WHAT IS EXPECTED: From the records below, please repeat exactly the line that has "Salle de Musique de Chambre", the line that has "предпринимательскую деятельность, основав", and every line between them, and nothing else.

START DATA

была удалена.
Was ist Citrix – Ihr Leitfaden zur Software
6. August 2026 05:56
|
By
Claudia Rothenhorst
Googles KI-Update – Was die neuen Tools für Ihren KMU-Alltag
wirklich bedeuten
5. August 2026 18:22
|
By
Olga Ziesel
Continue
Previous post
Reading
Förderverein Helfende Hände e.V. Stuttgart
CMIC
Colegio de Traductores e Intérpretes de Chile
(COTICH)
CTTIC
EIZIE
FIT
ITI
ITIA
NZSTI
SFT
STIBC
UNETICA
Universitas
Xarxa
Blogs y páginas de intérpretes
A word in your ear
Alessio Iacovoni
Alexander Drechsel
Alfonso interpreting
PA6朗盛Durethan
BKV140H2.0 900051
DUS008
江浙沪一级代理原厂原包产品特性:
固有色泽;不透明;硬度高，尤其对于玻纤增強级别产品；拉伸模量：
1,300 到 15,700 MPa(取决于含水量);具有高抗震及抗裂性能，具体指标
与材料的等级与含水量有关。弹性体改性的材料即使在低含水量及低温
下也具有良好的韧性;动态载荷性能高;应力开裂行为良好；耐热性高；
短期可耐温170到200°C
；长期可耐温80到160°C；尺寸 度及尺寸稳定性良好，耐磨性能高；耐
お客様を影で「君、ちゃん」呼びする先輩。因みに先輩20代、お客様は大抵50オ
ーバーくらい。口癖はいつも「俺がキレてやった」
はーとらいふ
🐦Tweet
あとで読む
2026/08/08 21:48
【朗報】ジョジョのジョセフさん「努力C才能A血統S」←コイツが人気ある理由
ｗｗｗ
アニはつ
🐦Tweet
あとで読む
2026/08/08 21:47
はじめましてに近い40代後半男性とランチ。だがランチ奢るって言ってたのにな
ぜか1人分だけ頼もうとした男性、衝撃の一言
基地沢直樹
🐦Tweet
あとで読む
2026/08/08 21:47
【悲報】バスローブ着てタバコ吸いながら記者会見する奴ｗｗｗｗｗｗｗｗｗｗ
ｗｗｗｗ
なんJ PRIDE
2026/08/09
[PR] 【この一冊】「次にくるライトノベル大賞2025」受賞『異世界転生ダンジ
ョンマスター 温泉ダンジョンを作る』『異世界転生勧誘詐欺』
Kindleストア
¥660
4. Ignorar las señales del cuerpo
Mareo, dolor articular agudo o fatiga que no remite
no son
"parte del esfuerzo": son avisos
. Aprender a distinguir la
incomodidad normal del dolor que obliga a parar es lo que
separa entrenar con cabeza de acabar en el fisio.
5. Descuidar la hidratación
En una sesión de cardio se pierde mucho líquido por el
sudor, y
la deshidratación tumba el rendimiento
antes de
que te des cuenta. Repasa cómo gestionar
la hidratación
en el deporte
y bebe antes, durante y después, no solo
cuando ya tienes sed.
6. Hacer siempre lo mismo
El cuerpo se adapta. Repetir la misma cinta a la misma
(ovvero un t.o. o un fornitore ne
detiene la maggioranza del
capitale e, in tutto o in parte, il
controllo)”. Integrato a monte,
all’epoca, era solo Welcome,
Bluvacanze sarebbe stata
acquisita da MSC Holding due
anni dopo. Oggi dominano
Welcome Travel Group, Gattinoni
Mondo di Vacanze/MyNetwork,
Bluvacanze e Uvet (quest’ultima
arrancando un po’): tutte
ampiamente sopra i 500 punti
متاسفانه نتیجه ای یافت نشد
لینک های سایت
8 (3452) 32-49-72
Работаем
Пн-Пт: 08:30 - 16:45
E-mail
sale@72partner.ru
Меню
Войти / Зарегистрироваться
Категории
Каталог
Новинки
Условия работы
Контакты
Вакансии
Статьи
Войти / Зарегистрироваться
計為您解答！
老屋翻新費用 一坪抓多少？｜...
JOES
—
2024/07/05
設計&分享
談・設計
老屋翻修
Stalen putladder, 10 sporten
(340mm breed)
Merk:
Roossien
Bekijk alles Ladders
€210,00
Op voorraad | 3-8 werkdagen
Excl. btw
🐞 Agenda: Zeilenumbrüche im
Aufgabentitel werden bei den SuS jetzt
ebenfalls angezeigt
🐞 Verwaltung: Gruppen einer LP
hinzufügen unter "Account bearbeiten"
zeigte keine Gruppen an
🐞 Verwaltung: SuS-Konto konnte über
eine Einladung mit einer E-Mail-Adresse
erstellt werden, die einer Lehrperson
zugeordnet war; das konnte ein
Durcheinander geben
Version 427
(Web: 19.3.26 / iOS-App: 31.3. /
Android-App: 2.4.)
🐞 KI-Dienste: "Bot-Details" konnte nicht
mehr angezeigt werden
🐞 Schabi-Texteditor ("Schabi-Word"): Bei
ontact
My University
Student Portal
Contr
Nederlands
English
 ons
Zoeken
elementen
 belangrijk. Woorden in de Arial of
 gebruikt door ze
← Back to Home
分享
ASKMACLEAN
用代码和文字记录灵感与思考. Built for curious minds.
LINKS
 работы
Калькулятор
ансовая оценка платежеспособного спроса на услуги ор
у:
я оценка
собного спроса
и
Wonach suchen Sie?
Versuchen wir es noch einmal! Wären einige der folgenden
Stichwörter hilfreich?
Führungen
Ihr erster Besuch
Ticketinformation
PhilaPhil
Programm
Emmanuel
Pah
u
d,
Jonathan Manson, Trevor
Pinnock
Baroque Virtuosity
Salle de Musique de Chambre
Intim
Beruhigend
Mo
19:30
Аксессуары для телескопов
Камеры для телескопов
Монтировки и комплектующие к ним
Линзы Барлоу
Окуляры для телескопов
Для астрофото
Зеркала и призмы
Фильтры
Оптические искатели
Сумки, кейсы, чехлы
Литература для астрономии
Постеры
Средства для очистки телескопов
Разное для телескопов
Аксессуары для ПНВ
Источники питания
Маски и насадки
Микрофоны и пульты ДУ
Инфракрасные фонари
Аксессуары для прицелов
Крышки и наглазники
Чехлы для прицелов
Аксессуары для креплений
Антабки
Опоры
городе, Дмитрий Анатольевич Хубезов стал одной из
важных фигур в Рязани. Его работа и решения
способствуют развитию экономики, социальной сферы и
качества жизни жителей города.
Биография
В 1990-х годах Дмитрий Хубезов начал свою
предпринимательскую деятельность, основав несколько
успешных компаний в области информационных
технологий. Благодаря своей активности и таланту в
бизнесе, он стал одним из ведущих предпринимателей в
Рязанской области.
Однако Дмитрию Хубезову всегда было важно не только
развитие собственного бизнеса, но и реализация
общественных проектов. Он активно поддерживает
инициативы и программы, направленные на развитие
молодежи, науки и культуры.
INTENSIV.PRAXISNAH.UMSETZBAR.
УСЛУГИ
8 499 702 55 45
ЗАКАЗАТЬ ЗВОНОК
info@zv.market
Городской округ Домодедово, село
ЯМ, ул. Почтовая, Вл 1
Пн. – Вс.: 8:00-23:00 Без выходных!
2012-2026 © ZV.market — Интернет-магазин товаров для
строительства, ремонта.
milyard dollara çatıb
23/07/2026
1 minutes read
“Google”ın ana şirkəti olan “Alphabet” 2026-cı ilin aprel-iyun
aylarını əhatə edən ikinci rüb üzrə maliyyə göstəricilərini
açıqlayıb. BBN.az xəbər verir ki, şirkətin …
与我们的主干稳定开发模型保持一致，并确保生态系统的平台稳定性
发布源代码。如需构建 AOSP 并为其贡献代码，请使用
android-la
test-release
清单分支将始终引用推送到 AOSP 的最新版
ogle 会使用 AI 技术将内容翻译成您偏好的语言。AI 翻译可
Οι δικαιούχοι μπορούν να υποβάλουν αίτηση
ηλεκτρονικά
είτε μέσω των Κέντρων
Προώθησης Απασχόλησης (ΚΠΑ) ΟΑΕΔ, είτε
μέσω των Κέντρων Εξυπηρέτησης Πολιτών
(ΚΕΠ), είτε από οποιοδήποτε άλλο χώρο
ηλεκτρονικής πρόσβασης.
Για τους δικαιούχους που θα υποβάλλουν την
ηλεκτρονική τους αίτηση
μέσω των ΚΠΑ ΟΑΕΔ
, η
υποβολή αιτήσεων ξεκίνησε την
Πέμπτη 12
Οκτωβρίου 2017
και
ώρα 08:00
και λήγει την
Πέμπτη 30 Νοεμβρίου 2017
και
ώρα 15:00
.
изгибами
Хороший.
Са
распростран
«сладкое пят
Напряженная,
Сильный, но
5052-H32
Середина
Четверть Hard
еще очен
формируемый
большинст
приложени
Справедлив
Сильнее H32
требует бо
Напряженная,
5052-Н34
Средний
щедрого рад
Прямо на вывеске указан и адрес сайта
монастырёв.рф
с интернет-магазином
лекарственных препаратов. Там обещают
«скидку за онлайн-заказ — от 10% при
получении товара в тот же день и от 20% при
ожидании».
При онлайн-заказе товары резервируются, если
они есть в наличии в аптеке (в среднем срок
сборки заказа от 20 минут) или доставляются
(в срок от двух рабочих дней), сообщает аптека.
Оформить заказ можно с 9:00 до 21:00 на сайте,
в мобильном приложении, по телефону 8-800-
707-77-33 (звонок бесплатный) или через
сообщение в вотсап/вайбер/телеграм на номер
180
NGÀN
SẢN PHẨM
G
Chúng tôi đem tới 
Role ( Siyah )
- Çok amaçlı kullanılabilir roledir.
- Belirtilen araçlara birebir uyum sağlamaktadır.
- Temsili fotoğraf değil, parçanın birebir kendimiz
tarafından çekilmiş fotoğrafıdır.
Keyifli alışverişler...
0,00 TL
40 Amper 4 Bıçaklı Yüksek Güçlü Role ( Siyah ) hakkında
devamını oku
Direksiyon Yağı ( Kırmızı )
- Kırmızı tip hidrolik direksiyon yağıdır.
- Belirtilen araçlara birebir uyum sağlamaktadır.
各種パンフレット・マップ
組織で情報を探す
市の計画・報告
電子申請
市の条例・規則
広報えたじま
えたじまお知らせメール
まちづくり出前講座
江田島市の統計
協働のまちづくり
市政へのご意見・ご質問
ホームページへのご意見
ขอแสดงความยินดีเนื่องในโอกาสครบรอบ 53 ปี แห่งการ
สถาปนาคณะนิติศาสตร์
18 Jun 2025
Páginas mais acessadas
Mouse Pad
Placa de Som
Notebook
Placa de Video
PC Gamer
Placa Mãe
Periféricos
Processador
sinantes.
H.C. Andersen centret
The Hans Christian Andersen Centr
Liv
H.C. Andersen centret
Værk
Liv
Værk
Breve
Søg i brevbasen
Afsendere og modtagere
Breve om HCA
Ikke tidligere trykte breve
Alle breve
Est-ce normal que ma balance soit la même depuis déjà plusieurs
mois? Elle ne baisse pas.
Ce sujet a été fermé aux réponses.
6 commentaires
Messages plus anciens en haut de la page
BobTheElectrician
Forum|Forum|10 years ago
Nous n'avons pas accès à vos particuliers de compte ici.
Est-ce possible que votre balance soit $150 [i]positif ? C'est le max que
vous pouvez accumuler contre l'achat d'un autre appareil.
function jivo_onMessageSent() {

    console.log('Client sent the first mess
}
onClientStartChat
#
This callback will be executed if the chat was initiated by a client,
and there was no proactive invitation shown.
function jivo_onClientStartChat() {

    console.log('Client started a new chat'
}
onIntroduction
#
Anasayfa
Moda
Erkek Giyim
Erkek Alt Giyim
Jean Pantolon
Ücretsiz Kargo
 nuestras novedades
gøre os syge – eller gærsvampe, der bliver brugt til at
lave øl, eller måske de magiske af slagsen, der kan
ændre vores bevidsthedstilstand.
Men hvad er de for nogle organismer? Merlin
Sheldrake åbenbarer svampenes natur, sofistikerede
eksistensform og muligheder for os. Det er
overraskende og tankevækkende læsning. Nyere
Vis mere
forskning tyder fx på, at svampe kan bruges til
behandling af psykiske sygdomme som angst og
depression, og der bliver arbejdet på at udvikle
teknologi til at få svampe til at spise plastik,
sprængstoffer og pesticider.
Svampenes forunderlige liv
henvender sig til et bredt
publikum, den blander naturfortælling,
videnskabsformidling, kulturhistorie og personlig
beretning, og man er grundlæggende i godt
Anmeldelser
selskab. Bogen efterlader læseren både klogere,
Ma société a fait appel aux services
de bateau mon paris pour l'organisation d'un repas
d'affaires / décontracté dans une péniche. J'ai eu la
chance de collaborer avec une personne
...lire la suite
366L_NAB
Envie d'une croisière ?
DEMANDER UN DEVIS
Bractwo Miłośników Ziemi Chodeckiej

END DATA

SOLVED EXERCISE:
Salle de Musique de Chambre
Intim
Beruhigend
Mo
19:30
Аксессуары для телескопов
Камеры для телескопов
Монтировки и комплектующие к ним
Линзы Барлоу
Окуляры для телескопов
Для астрофото
Зеркала и призмы
Фильтры
Оптические искатели
Сумки, кейсы, чехлы
Литература для астрономии
Постеры
Средства для очистки телескопов
Разное для телескопов
Аксессуары для ПНВ
Источники питания
Маски и насадки
Микрофоны и пульты ДУ
Инфракрасные фонари
Аксессуары для прицелов
Крышки и наглазники
Чехлы для прицелов
Аксессуары для креплений
Антабки
Опоры
городе, Дмитрий Анатольевич Хубезов стал одной из
важных фигур в Рязани. Его работа и решения
способствуют развитию экономики, социальной сферы и
качества жизни жителей города.
Биография
В 1990-х годах Дмитрий Хубезов начал свою
предпринимательскую деятельность, основав несколько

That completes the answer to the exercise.